Download Fidelity Book in PDF, Epub and Kindle

'Fidelity' is a novel written by author Susan Glaspell. The story revolves around the life experiences of Ruth Holland, a young woman from a Midwestern town called Freeport, Iowa, who defies the societal mandates of her times when she falls in love with a married man and runs away to Colorado with him. When she returns to her hometown after 11 years, she has to deal with the death of her father, the break-up of her family, and the rejection of her loved ones.

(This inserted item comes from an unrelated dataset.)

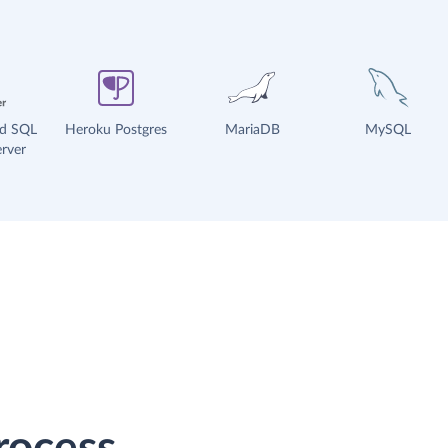
ud SQL
Heroku Postgres
MariaDB
MySQL
rver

Susan Glaspell and Sophie Treadwell

Susan Glaspell and Sophie Treadwell
Title Susan Glaspell and Sophie Treadwell PDF eBook
Author Barbara Ozieblo
Publisher Routledge
Total Pages 313
Release 2008-03-03
Genre Literary Criticism
ISBN 1134136749

Download Susan Glaspell and Sophie Treadwell Book in PDF, Epub and Kindle

Susan Glaspell and Sophie Treadwell presents critical introductions to two of the most significant American dramatists of the early twentieth century. Glaspell and Treadwell led American Theatre from outdated melodrama to the experimentation of great European playwrights like Ibsen, Strindberg and Shaw. This is the first book to deal with Glaspell and Treadwell’s plays from a theatrical, rather than literary, perspective, and presents a comprehensive overview of their work from lesser known plays to seminal productions of Trifles and Machinal. Although each woman pursued her own themes, subjects and manner of stage production, this shared volume underscores the theatrical and cultural conditions influencing female playwrights in modern America.